This is Part 3 of my series on building a restic-based system backup series. The rest of the articles can be found here.
We've got enough things setup that we can start backing up a client system. We'll do this in two sections: setting up the server side, and setting up the client side.
Setting up the backup server side
Using 'new-restic-server' to set up the server
You can find new-restic-server in the git repo.
/backups/bin/new-restic-server -H aclient.example.com -p 9002
will set up all of the per-client setup on the backup-server: making a minio
config and path for storage, setting up a runsv directory to run the
minio server, and creating access key and secret for the minio server.
You will have to make sure the port you picked (in this example, 9002) is
distinct between all clients backing up to this service.
Activing the minio server
Activating the minio server is a distinct step, but an easy one with our runsvdir setup:
ln -s /backups/systems/aserver.example.com/conf/runsvs/minio /backups/systems/conf/runit/aserver.example.com-minio
A few seconds later, runsvdir will detect the new symlink and start the minio process.
Setting up the client side
Installing the binaries
I install these all in /usr/local/bin, you'll need to get a recent copy
of restic, as well as the daily-restic-backups,
restic-unroll and restic-wrapper scripts from the client
directory of the git repo (handily linked at the end of this article).
Configuration
First, make an /etc/restic configuration directory: sudo install -o root -g root -m 700 -d /etc/restic
Create the environ file
/etc/restic/environ contains a series of environment variables that the restic
client will use to identify the repo to backup to, as well as the access keys for it.

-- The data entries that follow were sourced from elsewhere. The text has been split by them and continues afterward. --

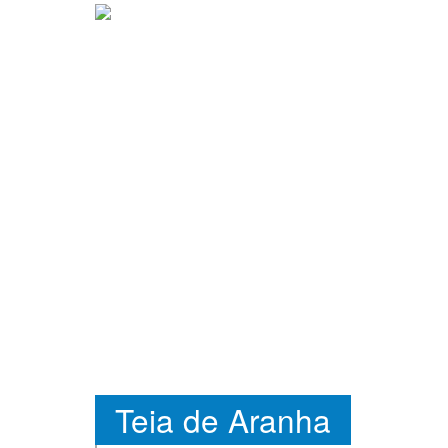
Teia de Aranha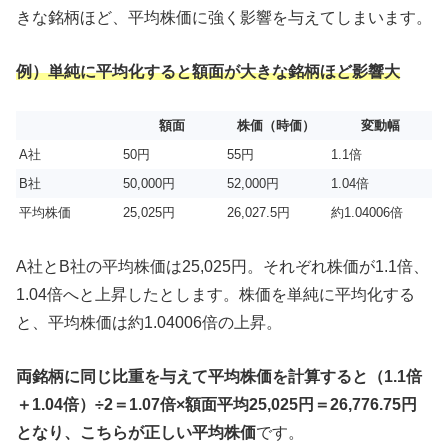
きな銘柄ほど、平均株価に強く影響を与えてしまいます。
例）単純に平均化すると額面が大きな銘柄ほど影響大
額面
株価（時価）
変動幅
A社
50円
55円
1.1倍
B社
50,000円
52,000円
1.04倍
平均株価
25,025円
26,027.5円
約1.04006倍
A社とB社の平均株価は25,025円。それぞれ株価が1.1倍、
1.04倍へと上昇したとします。株価を単純に平均化する
と、平均株価は約1.04006倍の上昇。
両銘柄に同じ比重を与えて平均株価を計算すると（1.1倍
＋1.04倍）÷2＝1.07倍×額面平均25,025円＝26,776.75円
となり、こちらが正しい平均株価
です。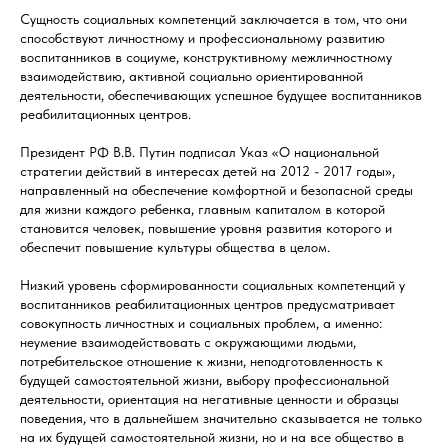
Сущность социальных компетенций заключается в том, что они
способствуют личностному и профессиональному развитию
воспитанников в социуме, конструктивному межличностному
взаимодействию, активной социально ориентированной
деятельности, обеспечивающих успешное будущее воспитанников
реабилитационных центров.
Президент РФ В.В. Путин подписал Указ «О национальной
стратегии действий в интересах детей на 2012 - 2017 годы»,
направленный на обеспечение комфортной и безопасной среды
для жизни каждого ребенка, главным капиталом в которой
становится человек, повышение уровня развития которого и
обеспечит повышение культуры общества в целом.
Низкий уровень сформированности социальных компетенций у
воспитанников реабилитационных центров предусматривает
совокупность личностных и социальных проблем, а именно:
неумение взаимодействовать с окружающими людьми,
потребительское отношение к жизни, неподготовленность к
будущей самостоятельной жизни, выбору профессиональной
деятельности, ориентация на негативные ценности и образцы
поведения, что в дальнейшем значительно сказывается не только
на их будущей самостоятельной жизни, но и на все общество в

It looks like
the following:
export AWS_ACCESS_KEY_ID=key goes here
export AWS_SECRET_ACCESS_KEY=secret key goes here
export RESTIC_REPOSITORY=s3:https://backup-server.example.com:9002/backups
export RESTIC_PASSWORD_FILE=/etc/restic/repo-password
Most of these are self-explanitory. The RESTIC_REPOSITORY is marked as s3
because that's what minio looks like to it. It ends in /backups because
you have to put things in a "bucket" RESTIC_PASSWORD_FILE causes restic
to read from that file, instead of prompting for a password.

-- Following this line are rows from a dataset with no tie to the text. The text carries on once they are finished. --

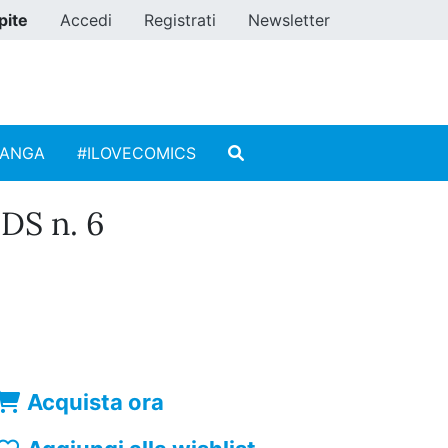
pite
Accedi
Registrati
Newsletter
MANGA
#ILOVECOMICS
DS n. 6
Acquista ora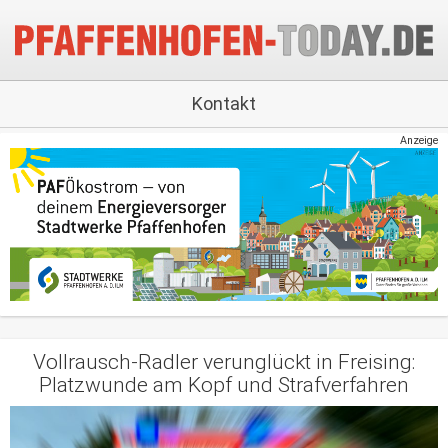
Kontakt
Anzeige
Vollrausch-Radler verunglückt in Freising:
Platzwunde am Kopf und Strafverfahren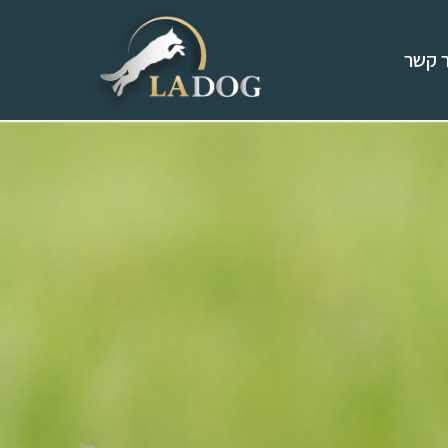
ר קשר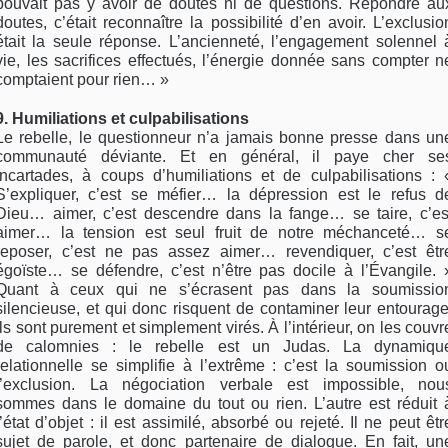
pouvait pas y avoir de doutes ni de questions. Répondre au
doutes, c’était reconnaître la possibilité d’en avoir. L’exclusio
était la seule réponse. L’ancienneté, l’engagement solennel 
vie, les sacrifices effectués, l’énergie donnée sans compter n
comptaient pour rien… »
9. Humiliations et culpabilisations
Le rebelle, le questionneur n’a jamais bonne presse dans un
communauté déviante. Et en général, il paye cher se
incartades, à coups d’humiliations et de culpabilisations : 
S’expliquer, c’est se méfier… la dépression est le refus d
Dieu… aimer, c’est descendre dans la fange… se taire, c’es
aimer… la tension est seul fruit de notre méchanceté… s
reposer, c’est ne pas assez aimer… revendiquer, c’est êtr
égoïste… se défendre, c’est n’être pas docile à l’Évangile. 
Quant à ceux qui ne s’écrasent pas dans la soumissio
silencieuse, et qui donc risquent de contaminer leur entourage
ils sont purement et simplement virés. À l’intérieur, on les couvr
de calomnies : le rebelle est un Judas. La dynamiqu
relationnelle se simplifie à l’extrême : c’est la soumission o
l’exclusion. La négociation verbale est impossible, nou
sommes dans le domaine du tout ou rien. L’autre est réduit 
l’état d’objet : il est assimilé, absorbé ou rejeté. Il ne peut êtr
sujet de parole, et donc partenaire de dialogue. En fait, un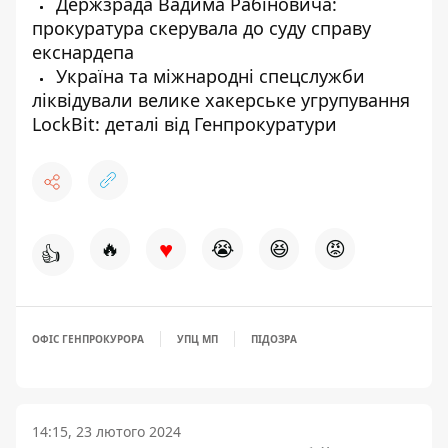
Держзрада Вадима Рабіновича:
прокуратура скерувала до суду справу
екснардепа
Україна та міжнародні спецслужби
ліквідували велике хакерське угрупування
LockBit: деталі від Генпрокуратури
♥
🔥
😭
😆
😡
👍
ОФІС ГЕНПРОКУРОРА
УПЦ МП
ПІДОЗРА
14:15, 23 лютого 2024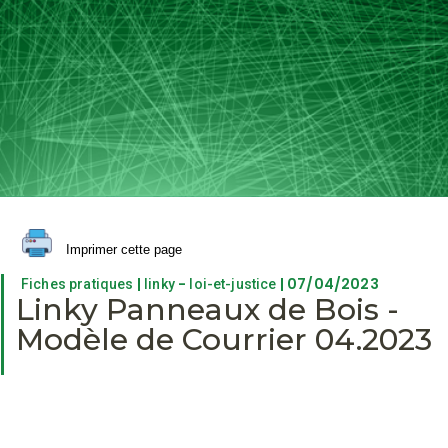
Imprimer cette page
|
-
| 07/04/2023
Fiches pratiques
linky
loi-et-justice
Linky Panneaux de Bois -
Modèle de Courrier 04.2023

Create include and exclude files
Now the hardest part, deciding what to backup and exclude. Everything will be backed up from
/, use full paths in the include an exclude files, which go in /etc/restic/include-files
and /etc/restic/exclude-files respectively.
Configure repo password
sudo /bin/sh -c 'pwgen 32 1 > /etc/restic/repo-password'
Here, we're using the pwgen command to generate a single, 32 character long
password. YOU MUST NOT LOSE THIS. This is the encryption key used to encrypt
everything in the repo, and without it, you won't be able to recover anything. I store mine
in a GnuPG encrypted git repo that I backup outside of my restic setup.
Initialize the repo
sudo /usr/local/bin/restic-wrapper init
will initialize the repo. It will spit out something like:
created restic backend bcae9b3f97 at s3:https://backup-server.example.com:9002/backups Please note that knowledge of your password is required to access the repository. Losing your password means that your data is irrecoverably lost.
Set up a cron job to do daily backups
backups-cron.d
contains a useful cron.d snippet to perform daily backups, modify to your taste.
Conclusion
We now have a client system which backs up daily to a backup server storing
data in minio. Future articles will talk about automated replication
to additional repositories for redundancy.
As a reminder, you can find the canonical repository of all my utility scripts in this series here. You can also find them at github.